The only change between the two notebooks is DATA_NAME="nq" in the configuration line. One may also change it to DATA_NAME="msmarco" for the larger-scale MS-MARCO oracle-labeled experiments.

Crowd-sourcing experiments are run by calling scripts/al_0_rank.py, scripts/al_1_em.py, scripts/al_2_ft.py sequentially for each batch of the labeling tasks. Human feedback is provided between al_0_rank and al_1_em by uploading request_perm.csv and downloading human_response.csv in the same data-step folder.
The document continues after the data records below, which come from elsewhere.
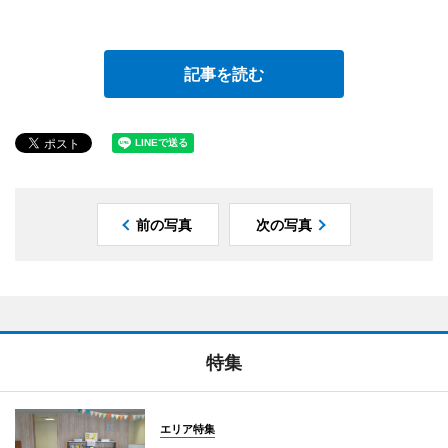
記事を読む
前の写真
次の写真
特集
エリア特集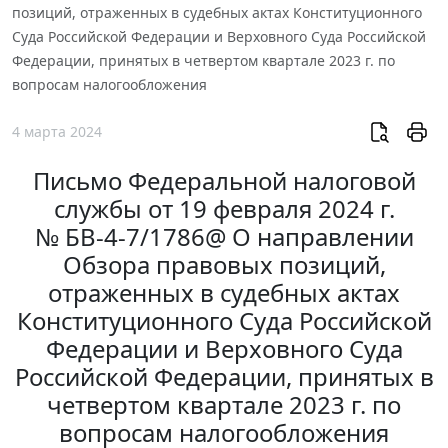
позиций, отраженных в судебных актах Конституционного
Суда Российской Федерации и Верховного Суда Российской
Федерации, принятых в четвертом квартале 2023 г. по
вопросам налогообложения
4 марта 2024
Письмо Федеральной налоговой
службы от 19 февраля 2024 г.
№ БВ-4-7/1786@ О направлении
Обзора правовых позиций,
отраженных в судебных актах
Конституционного Суда Российской
Федерации и Верховного Суда
Российской Федерации, принятых в
четвертом квартале 2023 г. по
вопросам налогообложения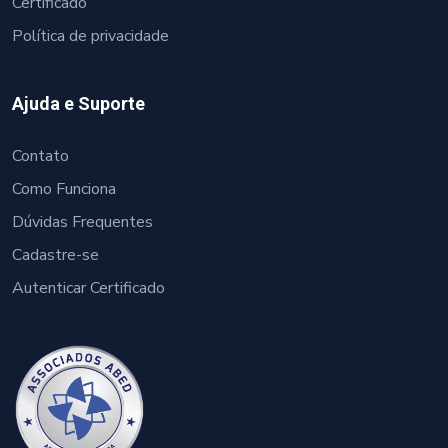
Certificado
Política de privacidade
Ajuda e Suporte
Contato
Como Funciona
Dúvidas Frequentes
Cadastre-se
Autenticar Certificado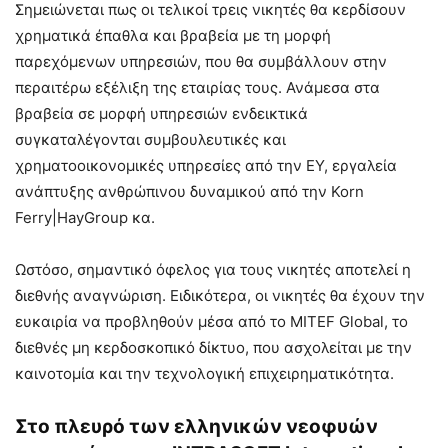
Σημειώνεται πως οι τελικοί τρεις νικητές θα κερδίσουν
χρηματικά έπαθλα και βραβεία με τη μορφή
παρεχόμενων υπηρεσιών, που θα συμβάλλουν στην
περαιτέρω εξέλιξη της εταιρίας τους. Ανάμεσα στα
βραβεία σε μορφή υπηρεσιών ενδεικτικά
συγκαταλέγονται συμβουλευτικές και
χρηματοοικονομικές υπηρεσίες από την ΕΥ, εργαλεία
ανάπτυξης ανθρώπινου δυναμικού από την Korn
Ferry|HayGroup κα.
Ωστόσο, σημαντικό όφελος για τους νικητές αποτελεί η
διεθνής αναγνώριση. Ειδικότερα, οι νικητές θα έχουν την
ευκαιρία να προβληθούν μέσα από το MITEF Global, το
διεθνές μη κερδοσκοπικό δίκτυο, που ασχολείται με την
καινοτομία και την τεχνολογική επιχειρηματικότητα.
Στο πλευρό των ελληνικών νεοφυών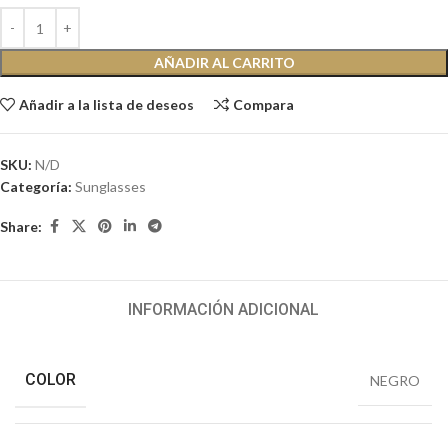
AÑADIR AL CARRITO
Añadir a la lista de deseos
Compara
SKU:
N/D
Categoría:
Sunglasses
Share:
INFORMACIÓN ADICIONAL
COLOR
NEGRO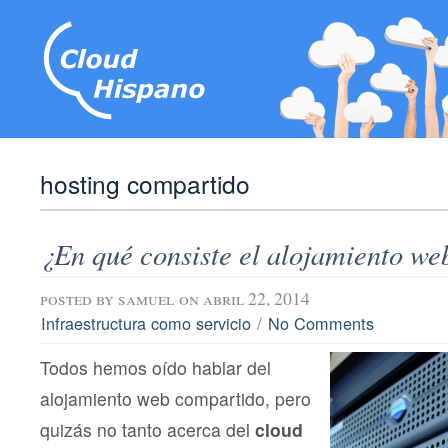
hosting compartido
¿En qué consiste el alojamiento we
posted by
samuel
on abril 22, 2014
/
Infraestructura como servicio
No Comments
Todos hemos oído hablar del
alojamiento web compartido, pero
quizás no tanto acerca del
cloud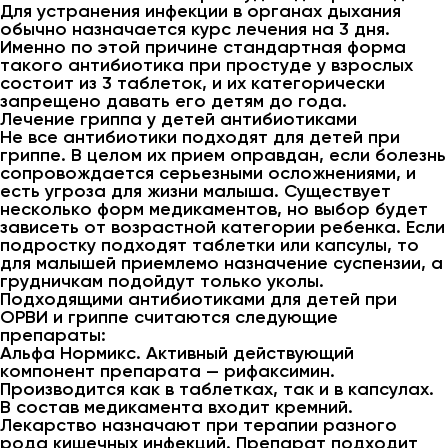
Для устранения инфекции в органах дыхания
обычно назначается курс лечения на 3 дня.
Именно по этой причине стандартная форма
такого антибиотика при простуде у взрослых
состоит из 3 таблеток, и их категорически
запрещено давать его детям до года.
Лечение гриппа у детей антибиотиками
Не все антибиотики подходят для детей при
гриппе. В целом их прием оправдан, если болезнь
сопровождается серьезными осложнениями, и
есть угроза для жизни малыша. Существует
несколько форм медикаментов, но выбор будет
зависеть от возрастной категории ребенка. Если
подростку подходят таблетки или капсулы, то
для малышей приемлемо назначение суспензии, а
грудничкам подойдут только уколы.
Подходящими антибиотиками для детей при
ОРВИ и гриппе считаются следующие
препараты:
Альфа Нормикс. Активный действующий
компонент препарата — рифаксимин.
Производится как в таблетках, так и в капсулах.
В состав медикамента входит кремний.
Лекарство назначают при терапии разного
рода кишечных инфекций. Препарат подходит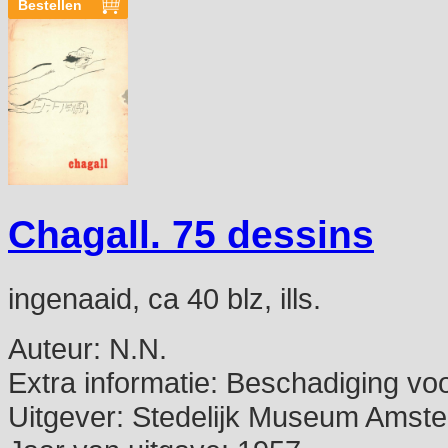
Chagall. 75 dessins
ingenaaid, ca 40 blz, ills.
Auteur:
N.N.
Extra informatie:
Beschadiging voo
Uitgever:
Stedelijk Museum Amst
All experiments are conducted using NVidia A10G GPU machines with 4-GPU parallelization. Runtime is usually less than 3 hours per active learning step. Human tasks are usually completed under 45 minutes.

Contributing

  • Write access is managed. Please use pull requests to introduce any changes.
  • Automated tests will be run against every pull request / push commit. If any of them fail, please check the log for an ssh location where you may log in and debug.

Security

See CONTRIBUTING for more information.

License

This project is licensed under the Apache-2.0 License.